Building a High-Protein Meal with Hemp Seeds

Start with the protein target, not the recipe name. A light snack might only need 10-20 g protein, while a main meal often works better at 30-45 g protein depending on body size, meal frequency, and training. With Hemp Seeds, a 30 g protein meal is approximately 94.9 g of the representative food before sides and toppings. If that portion feels too large, combine a smaller amount of hemp seeds with another protein from the related-food list.

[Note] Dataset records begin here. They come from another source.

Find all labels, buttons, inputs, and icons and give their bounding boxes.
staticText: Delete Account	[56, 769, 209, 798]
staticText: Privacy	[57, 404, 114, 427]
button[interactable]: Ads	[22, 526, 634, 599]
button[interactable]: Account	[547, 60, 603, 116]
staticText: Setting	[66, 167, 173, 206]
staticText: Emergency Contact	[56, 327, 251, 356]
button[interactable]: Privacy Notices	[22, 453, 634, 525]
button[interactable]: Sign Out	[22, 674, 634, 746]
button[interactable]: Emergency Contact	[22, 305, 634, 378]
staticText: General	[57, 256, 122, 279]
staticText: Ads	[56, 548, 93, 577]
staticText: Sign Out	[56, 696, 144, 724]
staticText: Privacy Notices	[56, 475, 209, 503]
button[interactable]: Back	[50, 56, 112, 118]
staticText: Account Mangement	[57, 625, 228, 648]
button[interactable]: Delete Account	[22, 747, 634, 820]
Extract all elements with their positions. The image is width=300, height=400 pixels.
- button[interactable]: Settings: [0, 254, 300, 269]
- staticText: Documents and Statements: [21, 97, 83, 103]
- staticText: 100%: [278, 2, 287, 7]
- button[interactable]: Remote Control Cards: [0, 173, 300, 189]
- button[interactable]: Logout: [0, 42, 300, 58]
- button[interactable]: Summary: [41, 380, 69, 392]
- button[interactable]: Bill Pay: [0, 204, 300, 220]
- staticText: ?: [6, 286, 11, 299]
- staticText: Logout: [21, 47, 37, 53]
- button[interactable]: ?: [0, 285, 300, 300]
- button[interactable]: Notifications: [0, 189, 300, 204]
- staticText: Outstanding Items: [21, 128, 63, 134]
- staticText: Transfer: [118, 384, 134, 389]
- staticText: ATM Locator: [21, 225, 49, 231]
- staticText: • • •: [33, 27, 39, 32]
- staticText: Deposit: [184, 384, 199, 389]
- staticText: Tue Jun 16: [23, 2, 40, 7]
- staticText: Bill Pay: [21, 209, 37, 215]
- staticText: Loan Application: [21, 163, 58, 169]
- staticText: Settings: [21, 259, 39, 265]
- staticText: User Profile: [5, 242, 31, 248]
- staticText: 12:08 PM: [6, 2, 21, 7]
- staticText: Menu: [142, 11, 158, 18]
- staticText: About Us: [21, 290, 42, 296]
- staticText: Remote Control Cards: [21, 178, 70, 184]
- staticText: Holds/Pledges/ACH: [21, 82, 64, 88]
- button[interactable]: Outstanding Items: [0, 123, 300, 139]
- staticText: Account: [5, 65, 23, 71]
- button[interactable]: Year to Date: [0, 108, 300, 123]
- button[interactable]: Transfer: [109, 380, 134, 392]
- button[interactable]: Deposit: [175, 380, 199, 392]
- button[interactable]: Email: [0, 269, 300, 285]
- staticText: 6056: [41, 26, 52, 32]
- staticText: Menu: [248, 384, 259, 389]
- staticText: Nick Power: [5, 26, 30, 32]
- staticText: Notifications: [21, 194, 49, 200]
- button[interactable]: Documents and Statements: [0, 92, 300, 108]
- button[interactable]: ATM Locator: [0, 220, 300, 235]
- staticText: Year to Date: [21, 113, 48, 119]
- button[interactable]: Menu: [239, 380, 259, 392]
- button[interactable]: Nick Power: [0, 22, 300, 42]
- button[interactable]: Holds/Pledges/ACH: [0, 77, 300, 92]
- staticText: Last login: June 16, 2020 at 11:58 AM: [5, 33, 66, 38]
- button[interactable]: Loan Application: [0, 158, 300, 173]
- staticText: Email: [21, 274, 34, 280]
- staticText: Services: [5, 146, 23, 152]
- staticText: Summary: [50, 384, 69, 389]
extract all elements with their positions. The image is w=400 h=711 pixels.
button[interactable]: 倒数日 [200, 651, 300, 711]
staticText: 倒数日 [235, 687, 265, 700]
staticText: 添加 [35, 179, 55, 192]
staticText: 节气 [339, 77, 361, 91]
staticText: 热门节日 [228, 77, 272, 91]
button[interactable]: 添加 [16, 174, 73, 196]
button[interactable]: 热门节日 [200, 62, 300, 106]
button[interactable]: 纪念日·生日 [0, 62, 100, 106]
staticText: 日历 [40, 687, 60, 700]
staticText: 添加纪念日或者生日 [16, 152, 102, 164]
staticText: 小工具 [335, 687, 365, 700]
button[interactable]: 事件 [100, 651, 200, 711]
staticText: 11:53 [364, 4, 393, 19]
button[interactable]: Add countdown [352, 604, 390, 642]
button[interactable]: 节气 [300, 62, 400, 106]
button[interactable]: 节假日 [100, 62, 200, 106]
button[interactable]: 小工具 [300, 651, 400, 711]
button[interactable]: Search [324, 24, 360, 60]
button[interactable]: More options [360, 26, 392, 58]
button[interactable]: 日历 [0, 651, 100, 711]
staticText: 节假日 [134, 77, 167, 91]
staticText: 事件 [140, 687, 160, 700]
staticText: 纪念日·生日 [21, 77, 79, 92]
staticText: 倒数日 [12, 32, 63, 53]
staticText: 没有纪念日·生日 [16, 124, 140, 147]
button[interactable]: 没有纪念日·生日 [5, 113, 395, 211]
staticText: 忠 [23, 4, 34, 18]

A balanced plate usually needs more than protein. Pair hemp seeds with a fiber source, a carbohydrate source if you train or need energy, and enough fat to make the meal satisfying. For lower-calorie meals, keep sauces light and increase vegetables. For higher-calorie meals, add rice, pasta, potatoes, bread, oats, beans, dairy, nuts, seeds, avocado, or oil depending on the type of food and your goal.

If the meal is meant to be repeated, write down the exact version that worked: the grams of hemp seeds, the cooking method, the sides, and the sauce. That gives you a reusable meal template instead of a one-time estimate, and it makes future protein targets easier to hit without redoing the math every day.

Tracking Tips

  • Measure tablespoons or grams because small changes affect calories.
  • Track them as a seed topping, not as a low-calorie garnish.
  • Use the package label for flavored hemp seed blends.

Compare Similar Protein Foods

Common Questions

How much protein is in hemp seeds?

Hemp Seeds has about 31.6 g of protein per 100 g. A typical 30 g hulled hemp seeds / about 3 tbsp serving has about 9.5 g of protein.

Are hemp seeds good for weight loss?

Hemp seeds can add protein and texture in small measured servings, but they are too calorie-dense to use casually in large amounts during weight loss.

Are hemp seeds good for muscle gain?

Hemp seeds are useful for muscle gain when you need an easy plant-based calorie and protein booster for oats, yogurt, smoothies, or bowls.

Sources reviewed

Disclaimer: Nutrition values are representative estimates based on USDA FoodData Central entries and common serving sizes. Actual values vary by brand, cut, cooking method, draining, and added ingredients.